Agroforestry – an agricultural system

Agroforestry is defined as an agricultural system that involves the interaction of trees, shrubs, and agriculture where they are designed and managed as a whole unit. It is a land use management system in which trees or shrubs are grown around or among crops or pastureland. It is the collective term for land-use systems and technologies in which woody perennials (e.g. trees, shrubs, palms, or bamboos) and agricultural crops or animals are used deliberately on the same parcel of land in some form of spatial and temporal arrangement. This diversification of the farming system initiates an agroecological succession, like that in natural ecosystems, and so starts a chain of events that enhance the functionality and sustainability of the farming system. Agroforestry systems are multifunctional systems that can provide a wide range of economic, socio-cultural, and environmental benefits. It helps to conserve and protect natural resources by, for example, mitigating non-point source pollution, controlling soil erosion, and creating wildlife habitat.
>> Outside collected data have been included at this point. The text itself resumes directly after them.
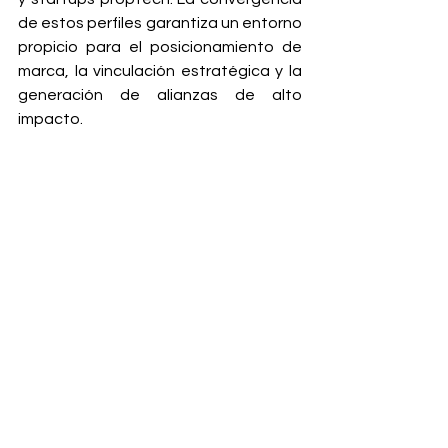
de estos perfiles garantiza un entorno 
propicio para el posicionamiento de 
marca, la vinculación estratégica y la 
generación de alianzas de alto 
impacto.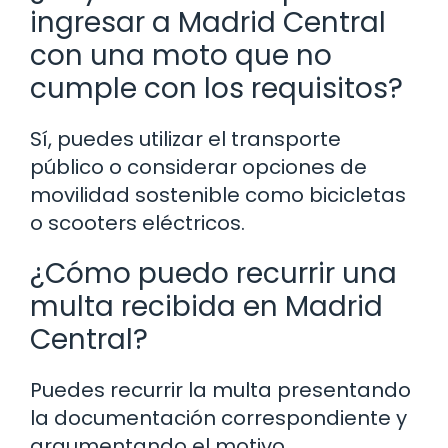
ingresar a Madrid Central
con una moto que no
cumple con los requisitos?
Sí, puedes utilizar el transporte
público o considerar opciones de
movilidad sostenible como bicicletas
o scooters eléctricos.
¿Cómo puedo recurrir una
multa recibida en Madrid
Central?
Puedes recurrir la multa presentando
la documentación correspondiente y
argumentando el motivo.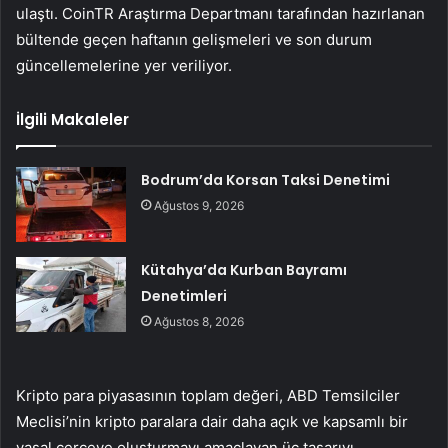
ulaştı. CoinTR Araştırma Departmanı tarafından hazırlanan
bültende geçen haftanın gelişmeleri ve son durum
güncellemelerine yer veriliyor.
İlgili Makaleler
Bodrum’da Korsan Taksi Denetimi
Ağustos 9, 2026
Kütahya’da Kurban Bayramı
Denetimleri
Ağustos 8, 2026
Kripto para piyasasının toplam değeri, ABD Temsilciler
Meclisi’nin kripto paralara dair daha açık ve kapsamlı bir
yasal çerçeve oluşturmayı amaçlayan üç tasarıyı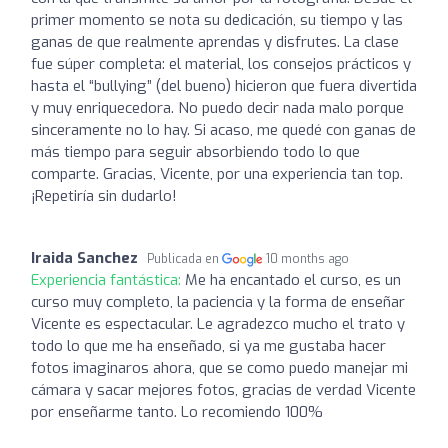
primer momento se nota su dedicación, su tiempo y las
ganas de que realmente aprendas y disfrutes. La clase
fue súper completa: el material, los consejos prácticos y
hasta el “bullying” (del bueno) hicieron que fuera divertida
y muy enriquecedora. No puedo decir nada malo porque
sinceramente no lo hay. Si acaso, me quedé con ganas de
más tiempo para seguir absorbiendo todo lo que
comparte. Gracias, Vicente, por una experiencia tan top.
¡Repetiría sin dudarlo!
Iraida Sanchez
Publicada en
10 months ago
Experiencia fantástica:
Me ha encantado el curso, es un
curso muy completo, la paciencia y la forma de enseñar
Vicente es espectacular. Le agradezco mucho el trato y
todo lo que me ha enseñado, si ya me gustaba hacer
fotos imaginaros ahora, que se como puedo manejar mi
cámara y sacar mejores fotos, gracias de verdad Vicente
por enseñarme tanto. Lo recomiendo 100%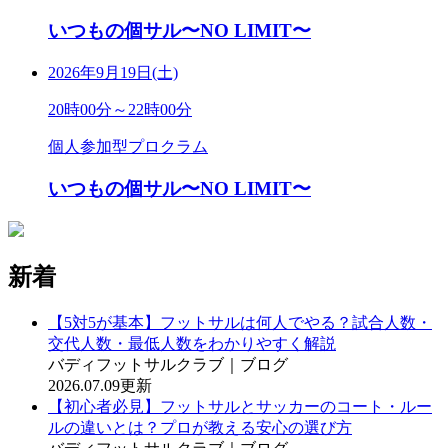
いつもの個サル〜NO LIMIT〜
2026年9月19日(土)
20時00分～22時00分
個人参加型プロクラム
いつもの個サル〜NO LIMIT〜
新着
【5対5が基本】フットサルは何人でやる？試合人数・
交代人数・最低人数をわかりやすく解説
バディフットサルクラブ｜ブログ
2026.07.09更新
【初心者必見】フットサルとサッカーのコート・ルー
ルの違いとは？プロが教える安心の選び方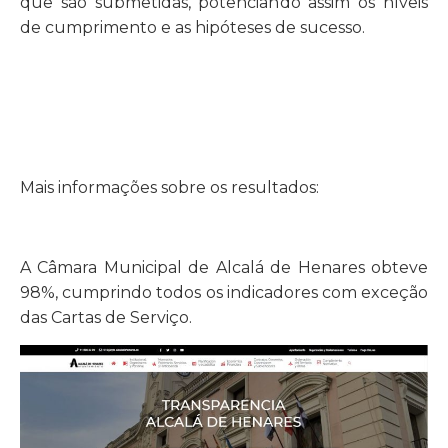
que são submetidas, potenciando assim os níveis
de cumprimento e as hipóteses de sucesso.
Mais informações sobre os resultados:
A Câmara Municipal de Alcalá de Henares obteve
98%, cumprindo todos os indicadores com exceção
das Cartas de Serviço.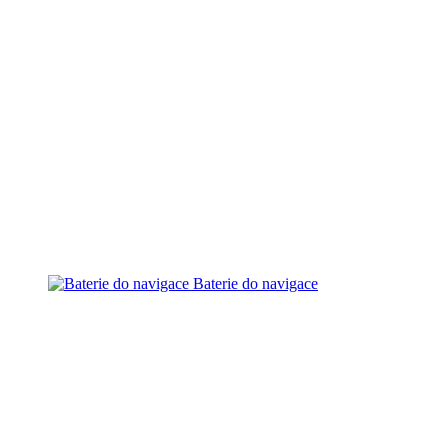
Baterie do navigace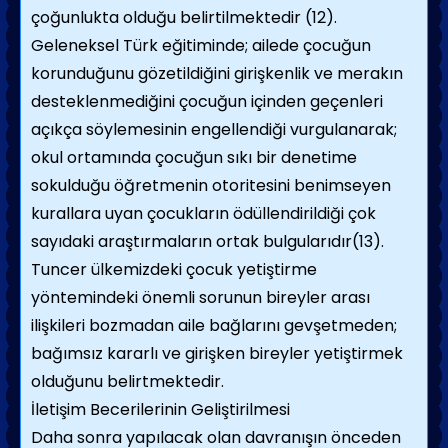
çoğunlukta olduğu belirtilmektedir (12).
Geleneksel Türk eğitiminde; ailede çocuğun
korunduğunu gözetildiğini girişkenlik ve merakın
desteklenmediğini çocuğun içinden geçenleri
açıkça söylemesinin engellendiği vurgulanarak;
okul ortamında çocuğun sıkı bir denetime
sokulduğu öğretmenin otoritesini benimseyen
kurallara uyan çocukların ödüllendirildiği çok
sayıdaki araştırmaların ortak bulgularıdır(13).
Tuncer ülkemizdeki çocuk yetiştirme
yöntemindeki önemli sorunun bireyler arası
ilişkileri bozmadan aile bağlarını gevşetmeden;
bağımsız kararlı ve girişken bireyler yetiştirmek
olduğunu belirtmektedir.
İletişim Becerilerinin Geliştirilmesi
Daha sonra yapılacak olan davranışın önceden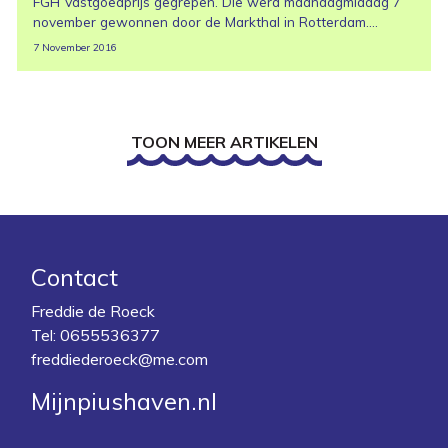
FGH Vastgoedprijs gegrepen. Die werd maandagmiddag 7
november gewonnen door de Markthal in Rotterdam....
7 November 2016
TOON MEER ARTIKELEN
Contact
Freddie de Roeck
Tel:
0655536377
freddiederoeck@me.com
Mijnpiushaven.nl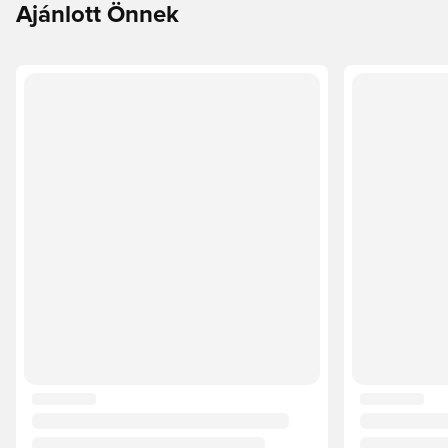
Ajánlott Önnek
“Agroforestry systems are multifunctional systems that can provide a wide range of economic, socio-cultural, and environmental benefits.”

In agroforestry, the ecological function of trees, crops, and animals can increase food production while at the same time reducing the impact of agriculture on the environment. Trees also produce a wide range of useful and marketable products from fruits/nuts, medicines, wood products, etc. Moreover, it helps in health and nutrition improvement due to increased diversity and quality of food outputs. This intentional combination of agriculture and forestry has multiple benefits, such as greatly enhanced yields from staple food crops, enhanced farmer livelihoods from income generation, increased biodiversity, improved soil structure and health, reduced erosion, and carbon sequestration. For example, they can improve soil fertility, protect crops and livestock from wind, restore degraded lands, improve water conservation, limit pests, and prevent soil erosion. Furthermore, changes in temperature can cause irregular feeding habits, and hence, growing trees can help increase feeding efficiencies. Trees can also be a source of medicines and natural remedies.

Agroforestry can increase farm profitability in several ways:

  • the total output per unit area of tree/ crop/livestock combinations is greater than any single component alone
  • crops and livestock protected from the damaging effects of wind are more productive
  • new products add to the financial diversity and flexibility of the farming enterprise.

Agroforestry has been practiced for a very long time in many parts of the world. These practices are highly beneficial in the tropics, especially in subsistence smallholdings in sub-Saharan Africa, and have been found to be beneficial in Europe and the United States. Its forms vary considerably from landscape to landscape, country to country, and region to region, depending on human needs and capabilities and the prevailing environmental, cultural, and socioeconomic conditions. If properly designed and managed, agroforestry systems can contribute to biodiversity conservation and climate change adaptation and mitigation.